In their paper ‘“Sharing”, Selfhood, and Community in an Age of Academic Twitter’, Mahon and Bergin (2022) seek to explore the possibilities for building ‘meaningful community’ in the context of our ‘increasingly digitized’ academic worlds. In setting about this task, they call attention to Twitter’s ‘very distinctive brand of manic self-absorption’, critiquing those ‘hyper-visible modes’ of online engagement that have the potential to erode community by encouraging ‘surface over depth and denial over acknowledgment.’ In this, they caution against the potential of ‘Academic Twitter’ to undermine the roles of intimacy, vulnerability, and acknowledgement that so often constitute key elements of academic life, and in this I share their concerns. Taking seriously these risks, while at the same time seeking to preserve something of the value of Academic Twitter, the purpose of this paper is to think through the valuable role social media platforms can play in displacing some of the typical ‘postures’ of academic life, in particular what I would code as masculine postures of rectitude or ‘uprightness’ that continue to position ‘Ivory Tower’ academics as impersonal, disconnected, and productive in an instrumental sense.
Social media platforms can play [an important role] in displacing some of the typical ‘postures’ of academic life
In framing this task, I point to Adriana Cavarero’s work on inclinations as a postural term. According to Cavarero (2016), the idea of the human being as a free, self-made, and autonomous subject in Western philosophy is imbricated in the image of the ‘homo erectus’ – a being whose humanity is realised in embodying a posture that is upright and vertical. Placed alongside homo erectus or ‘upright man’, the image of the inclined subject or the ‘inclined woman’, tends to elicit anxiety in many Western philosophical traditions because it leans or depends on others instead of rigidly protecting its own individual freedom and self-interest. In this sense, the inclined subject is a foil to the atomistic and self-centred subject of Western culture one might typically associate with the myth of the ‘economic man’ whose masculine culture and language prioritises productivity, competition, and self-preservation above all else (Grosz 1989; Janzen 2004). In Cavarero’s philosophical critique, inclinations and rectitude are used as metaphors for framing two different ‘postural paradigms’ or ‘models of subjectivity’: what Bergdahl and Langmann summarise as ‘a feminine, relational model of exposure and indebtedness’ on the one hand and ‘a masculine model of autonomy and independence’ on the other (2018, 313). In contrast to the masculine geometrical imaginary of ‘an erect and self-made subject, the feminine geometrical imaginary of an inclined subject offers an archetypal, asymmetrical relation since it already finds itself “in situation before situating” itself’ (Bergdahl and Langmann, 2018, 313).

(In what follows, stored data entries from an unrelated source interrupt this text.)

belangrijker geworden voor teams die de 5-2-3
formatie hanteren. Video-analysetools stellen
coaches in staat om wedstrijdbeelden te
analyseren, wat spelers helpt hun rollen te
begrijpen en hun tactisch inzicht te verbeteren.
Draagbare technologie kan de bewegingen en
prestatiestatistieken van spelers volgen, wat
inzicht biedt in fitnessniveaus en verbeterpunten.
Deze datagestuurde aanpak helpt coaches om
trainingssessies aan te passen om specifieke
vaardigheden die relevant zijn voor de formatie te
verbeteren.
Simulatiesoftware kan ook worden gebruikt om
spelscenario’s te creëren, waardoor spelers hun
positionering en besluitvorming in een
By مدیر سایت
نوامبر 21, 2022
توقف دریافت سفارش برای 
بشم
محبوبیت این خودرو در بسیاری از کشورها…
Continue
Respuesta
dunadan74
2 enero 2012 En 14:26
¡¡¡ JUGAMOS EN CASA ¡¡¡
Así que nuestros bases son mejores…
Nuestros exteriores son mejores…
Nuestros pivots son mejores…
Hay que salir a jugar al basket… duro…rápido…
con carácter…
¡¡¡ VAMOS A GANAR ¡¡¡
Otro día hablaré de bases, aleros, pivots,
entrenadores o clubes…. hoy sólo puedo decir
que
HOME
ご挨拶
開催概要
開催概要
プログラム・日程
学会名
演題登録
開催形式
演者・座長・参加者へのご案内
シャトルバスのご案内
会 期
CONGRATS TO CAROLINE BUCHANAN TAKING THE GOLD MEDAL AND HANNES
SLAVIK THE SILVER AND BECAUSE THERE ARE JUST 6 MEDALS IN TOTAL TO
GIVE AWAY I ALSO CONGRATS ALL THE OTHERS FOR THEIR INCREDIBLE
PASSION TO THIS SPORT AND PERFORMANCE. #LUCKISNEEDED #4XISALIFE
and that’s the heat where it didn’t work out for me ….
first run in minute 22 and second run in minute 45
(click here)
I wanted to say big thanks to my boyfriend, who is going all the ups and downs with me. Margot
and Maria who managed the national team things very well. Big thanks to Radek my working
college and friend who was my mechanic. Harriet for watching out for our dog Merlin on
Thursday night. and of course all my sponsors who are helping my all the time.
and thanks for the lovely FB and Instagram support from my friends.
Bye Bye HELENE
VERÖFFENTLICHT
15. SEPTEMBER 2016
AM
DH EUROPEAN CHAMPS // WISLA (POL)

I would like to suggest that, in spite of its limitations, Academic Twitter has the potential to displace masculinist framings of academic life by exposing new modes of connection between academics, students, and the wider public.
In reflecting on the value of Academic Twitter through this lens, then, I would like to suggest that, in spite of its limitations, Academic Twitter has the potential to displace masculinist framings of academic life by exposing new modes of connection between academics, students, and the wider public, postures of inclination, if you will, that cut through the rectitude one might associate with the ‘inflamed narcissism’ (Standish 2022) of, for example, ‘Professor Lookatme’ or ‘Dr Loudmouth’ (Conroy and Smith, 2017, 706). I suggest that this can be achieved in two ways. The first way that it can achieve this is through the capacity of the platform to curate opportunities for laughter in academic spaces, which I see as worthwhile not only in terms of diffusing potentially difficult affects in moments of conflict or disagreement (Stengal, 2014), but also in terms of building spaces of provisional safety across difference (Mayo, 2010). To illustrate this, I gesture to some examples of my own engagements with academic colleagues on Twitter, particularly engagements that featured the use of jokes, memes, and so on.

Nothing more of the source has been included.